Bu larvalar daha sonra kan dolaşımı yoluyla akciğerlere doğru seyahat ederek vücutta bir yolculuğa çıkarlar. Akciğerlere girdikten sonra öksürülür ve yutulurlar, bağırsaklara geri dönerler ve burada yetişkin solucanlara dönüşürler.
Buradan, dişi solucanlar konakçının dışkısı yoluyla çevreye daha fazla yumurta salıverdikçe döngü tekrar eder.
Yumurtadan çıkmamış yumurtalar, dişi kurdun çiftleşmesine bağlı olarak döllenmiş yumurtalar veya döllenmemiş yumurtalar olabilir. Döllenmemiş yumurtalar yeni solucanlara dönüşmez, ancak yine de aynı süreçle vücuttan çıkarlar.
BU SOLUCANLARDAN NASIL UZAK DURABİLİRSİNİZ?
Ascaris enfeksiyonu dünya çapında, özellikle de sanitasyonun kötü olduğu bölgelerde bir milyardan fazla insanı etkilemektedir. Bu solucanlar kontamine toprak ve çiğ insan dışkısı yoluyla yayıldığından, sanitasyonun iyileştirilmesi ve temiz suya erişimin iyileştirilmesi, yayılmalarını kontrol etmek için kritik öneme sahiptir.

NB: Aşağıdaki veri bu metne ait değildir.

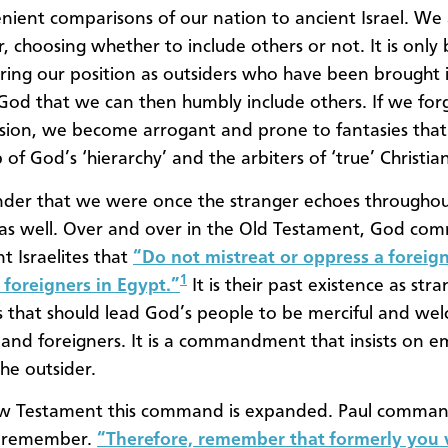
nient comparisons of our nation to ancient Israel. We
, choosing whether to include others or not. It is only 
ng our position as outsiders who have been brought 
 God that we can then humbly include others. If we for
sion, we become arrogant and prone to fantasies tha
 of God’s ‘hierarchy’ and the arbiters of ‘true’ Christian
nder that we were once the stranger echoes througho
 as well. Over and over in the Old Testament, God c
t Israelites that
“Do not mistreat or oppress a foreign
1
foreigners in Egypt.”
It is their past existence as str
s that should lead God’s people to be merciful and we
 and foreigners. It is a commandment that insists on 
he outsider.
ew Testament this command is expanded. Paul comman
o remember.
“Therefore, remember that formerly you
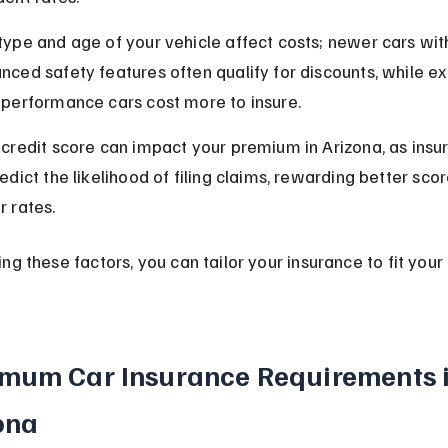
type and age of your vehicle affect costs; newer cars wit
nced safety features often qualify for discounts, while ex
-performance cars cost more to insure.
 credit score can impact your premium in Arizona, as insure
edict the likelihood of filing claims, rewarding better scor
r rates.
ng these factors, you can tailor your insurance to fit your
mum Car Insurance Requirements i
ona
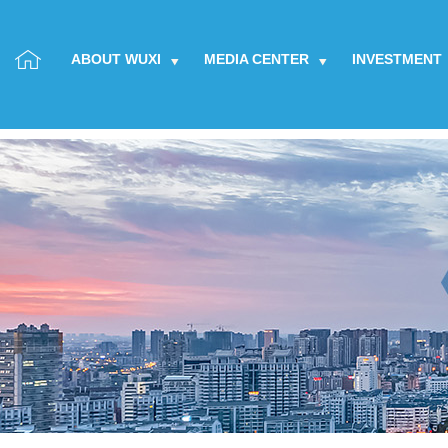
ABOUT WUXI
MEDIA CENTER
INVESTMENT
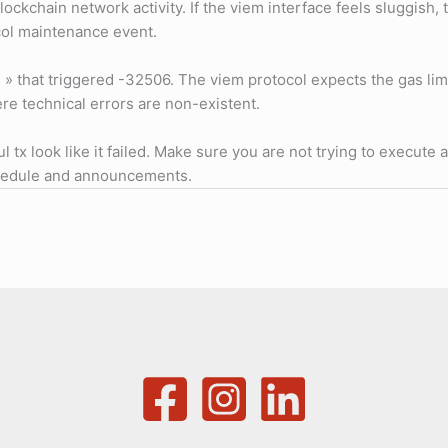
blockchain network activity. If the viem interface feels sluggish
ocol maintenance event.
on » that triggered -32506. The viem protocol expects the gas lim
re technical errors are non-existent.
 tx look like it failed. Make sure you are not trying to execute 
schedule and announcements.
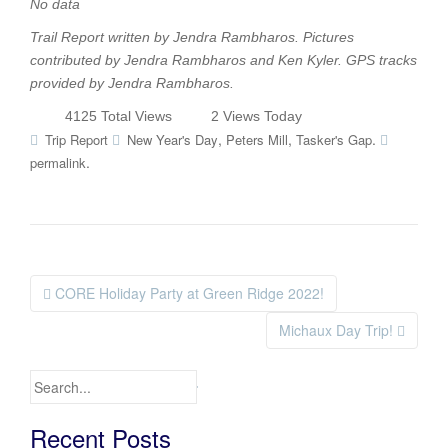
No data
Trail Report written by Jendra Rambharos. Pictures
contributed by
Jendra Rambharos and Ken Kyler
. GPS tracks
provided by
Jendra Rambharos
.
4125 Total Views
2 Views Today
,
,
.
Trip Report
New Year's Day
Peters Mill
Tasker's Gap
.
permalink
CORE Holiday Party at Green Ridge 2022!
Post navigation
Michaux Day Trip!
Search for:
Recent Posts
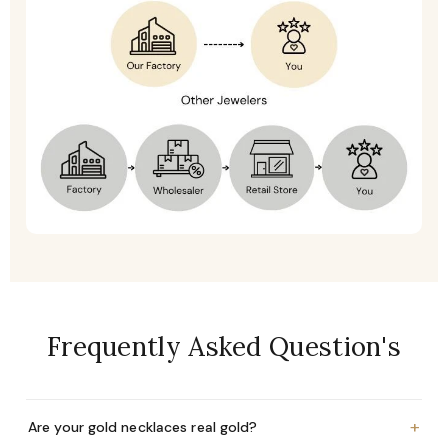
Frequently Asked Question's
+
Are your gold necklaces real gold?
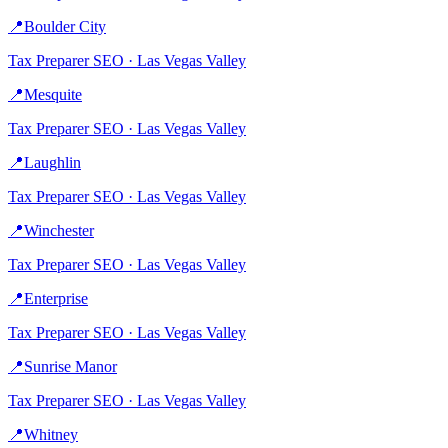
📍
Boulder City
Tax Preparer
SEO ·
Las Vegas Valley
📍
Mesquite
Tax Preparer
SEO ·
Las Vegas Valley
📍
Laughlin
Tax Preparer
SEO ·
Las Vegas Valley
📍
Winchester
Tax Preparer
SEO ·
Las Vegas Valley
📍
Enterprise
Tax Preparer
SEO ·
Las Vegas Valley
📍
Sunrise Manor
Tax Preparer
SEO ·
Las Vegas Valley
📍
Whitney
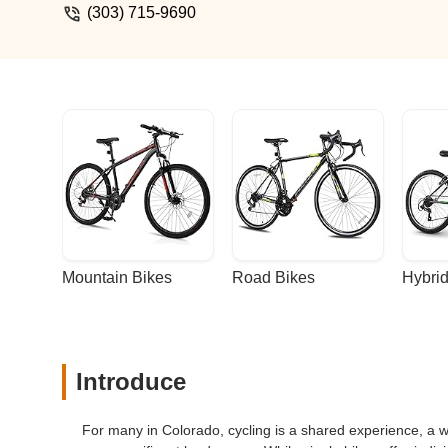
(303) 715-9690
Mountain Bikes
Road Bikes
Hybrid
Introduce
For many in Colorado, cycling is a shared experience, a w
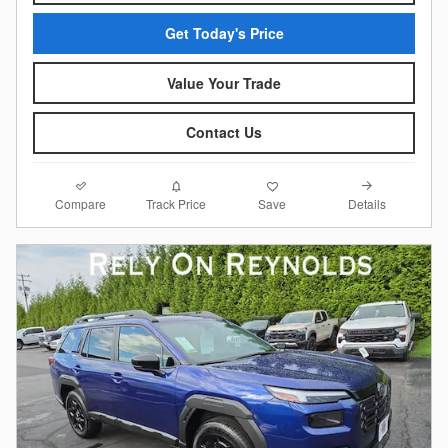
Get Today's Price
Value Your Trade
Contact Us
Compare
Details
Track Price
Save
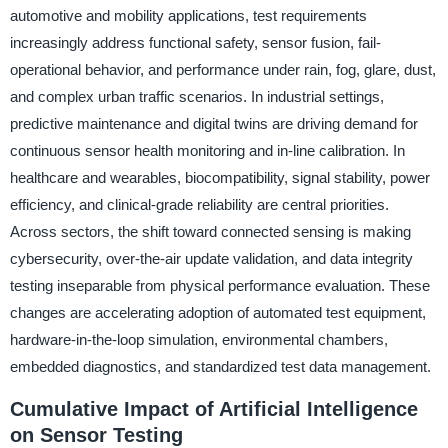
automotive and mobility applications, test requirements
increasingly address functional safety, sensor fusion, fail-
operational behavior, and performance under rain, fog, glare, dust,
and complex urban traffic scenarios. In industrial settings,
predictive maintenance and digital twins are driving demand for
continuous sensor health monitoring and in-line calibration. In
healthcare and wearables, biocompatibility, signal stability, power
efficiency, and clinical-grade reliability are central priorities.
Across sectors, the shift toward connected sensing is making
cybersecurity, over-the-air update validation, and data integrity
testing inseparable from physical performance evaluation. These
changes are accelerating adoption of automated test equipment,
hardware-in-the-loop simulation, environmental chambers,
embedded diagnostics, and standardized test data management.
Cumulative Impact of Artificial Intelligence
on Sensor Testing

Ascaris enfeksiyonlarını azaltma çabaları eğitime, uygun atık bertarafına ve çiğneme ilaçlarının kullanımına odaklanmaktadır.
Bazı bölgelerde, yaygın çiğneme kampanyaları, özellikle bu parazitlerin neden olduğu bağırsak tıkanıklığına ve yetersiz beslenmeye karşı en savunmasız olan çocuklar arasında enfeksiyon oranlarını önemli ölçüde azaltmıştır.